Covered with snow, lights from the Swiss Watchmaker Audemars Piguet Museum shines through the immaculate snow. Image courtesy of BIG
SWITZERLAND—Audemars Piguet, the Swiss luxury watchmaker has chosen Bjarke Ingels Group (BIG) to expand its historic headquarters. Jasmine Audemars, President of Audemars Piguet’s Board of Directors, made the announcement. According to him, the new Maison des Fondateurs project, a new flagship for Audemars Piguet will be a “place for people to enjoy and share the passion of watchmaking.”
According to Audemars, La Maison des Fondateurs symbolizes the deep connection between the brand and its origins. Additionally, he explained that the museum shows the company’s spirit of independence and avant-garde
The 2.400m2/25,800 ft pavilion, according to BIG, “will be a striking landmark to precision seamlessly integrated into the local landscape.” Called Maison des Fondateurs, the new museum will be embedded in the landscape. It will unite the buildings with the undulating fields of the valley, including the surrounding historical workshops in Le Brassus in the heart of La Vallée de Joux, Maison des Fondateurs.
BIG’s design is a combination of a spiral-shaped pavilion, a design that serves as a storyline for visitors. The design guides visitors through a linear sequence of spaces and events. It goes from the entrance to lounges, galleries, and workshops, to the attic of the heritage building in the workshop where it all began.
Bjarke Ingels, Founding Partner of BIG notes that: “Watchmaking like architecture is the art and science of invigorating inanimate matter with intelligence and performance. It is the art of imbuing metals and minerals with energy, movement, intelligence, and measure – to bring it to life in the form of telling time.”
Ingels emphasized connectivity and integration as key elements in Watchmaking and architecture:
Unlike most machines and most buildings today that have a disconnect between the body and the mind, the hardware and the software, for the Maison des Fondateurs we have attempted to completely integrate the geometry and the performance, the form, and the function, space and the structure, the interior and the exterior in a symbiotic hole.
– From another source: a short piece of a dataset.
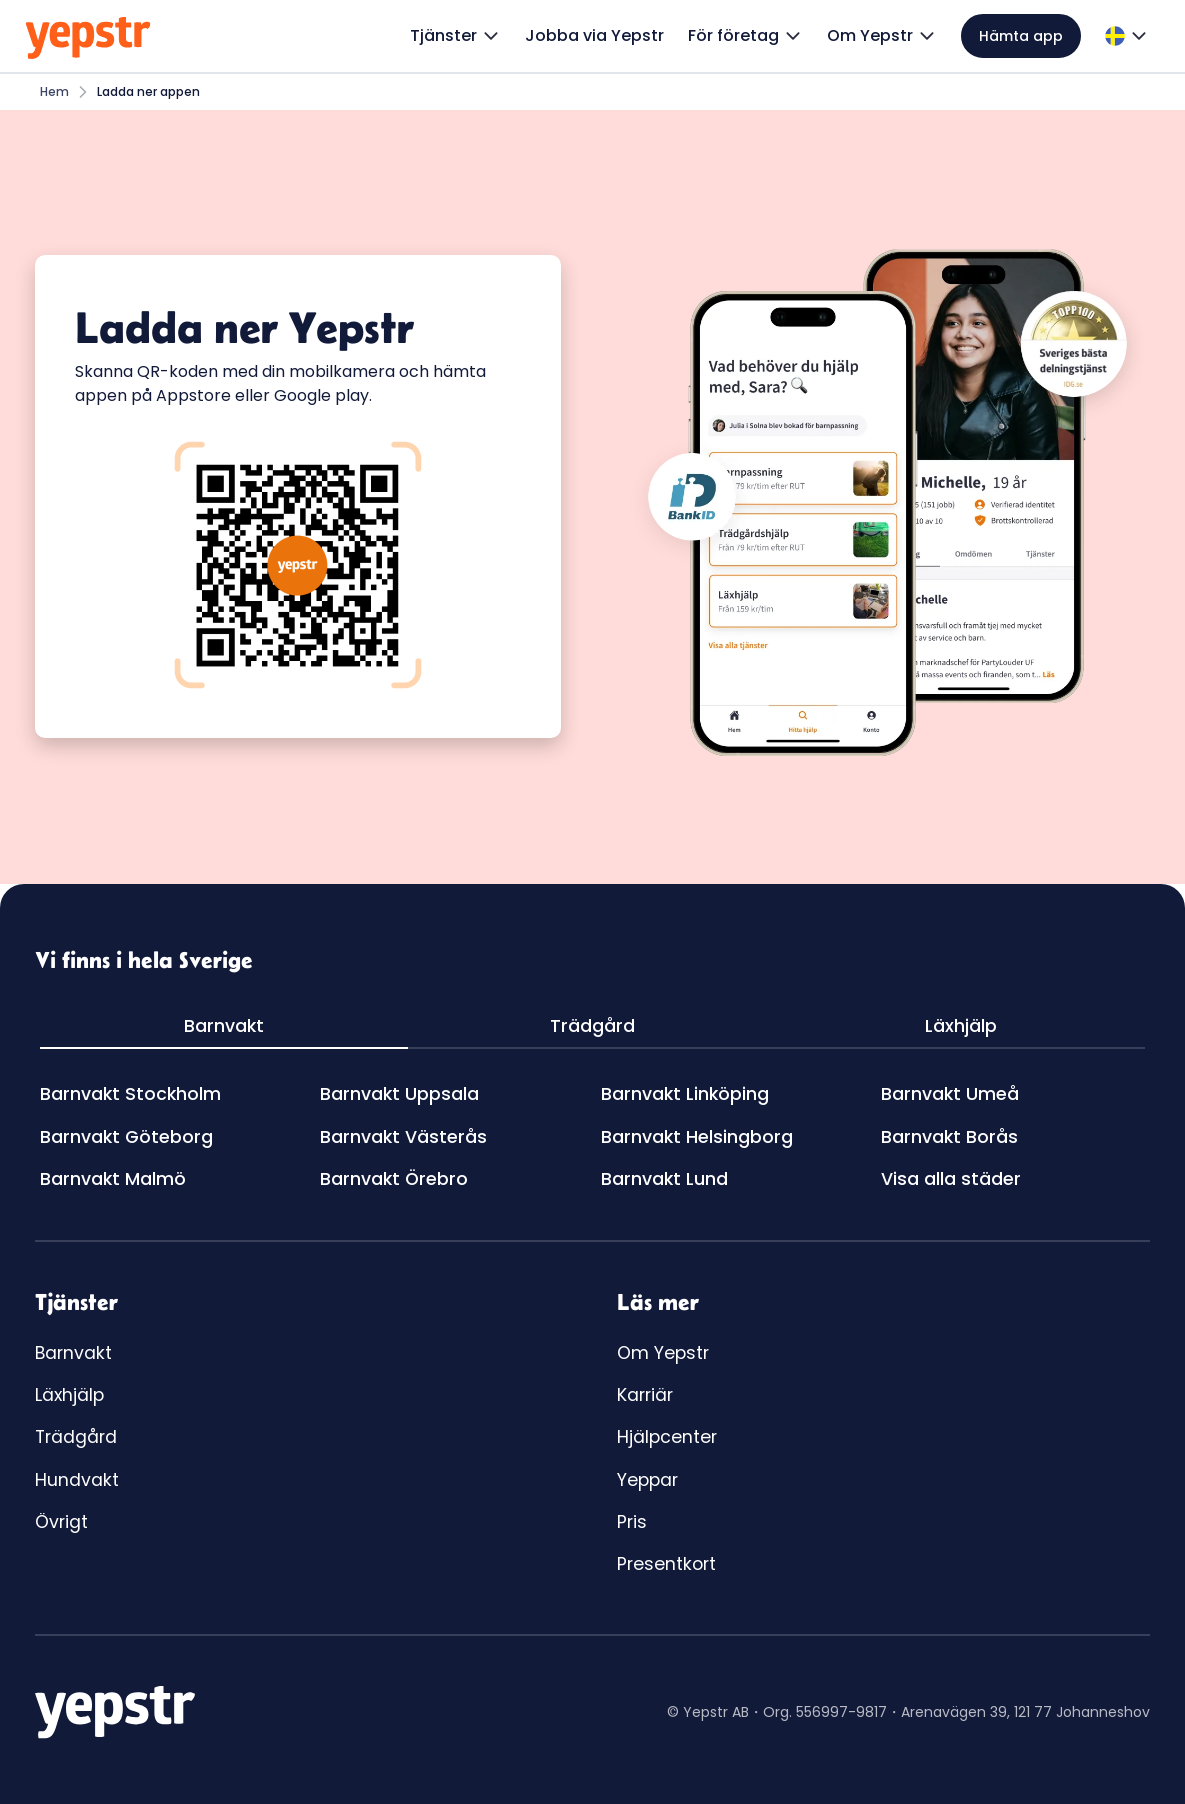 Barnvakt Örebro (394, 1179)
Blending old and new, the museum connects historical workshops and galleries by coiling up the sequence of spaces in a double spiral. The ambiance of the building is accentuated by an undulating roof and ceiling that allows daylight and views to the exhibits. Bjarke Ingels notes:
I have always admired Swiss architecture for its flawless craftsmanship. Swiss buildings sometimes make you suspect that they have been built by watchmakers. That we are now working directly for the family of the original founders Audemars and Piguet is going to be an amazing exploration in mastery and innovation”, says Bjarke Ingels.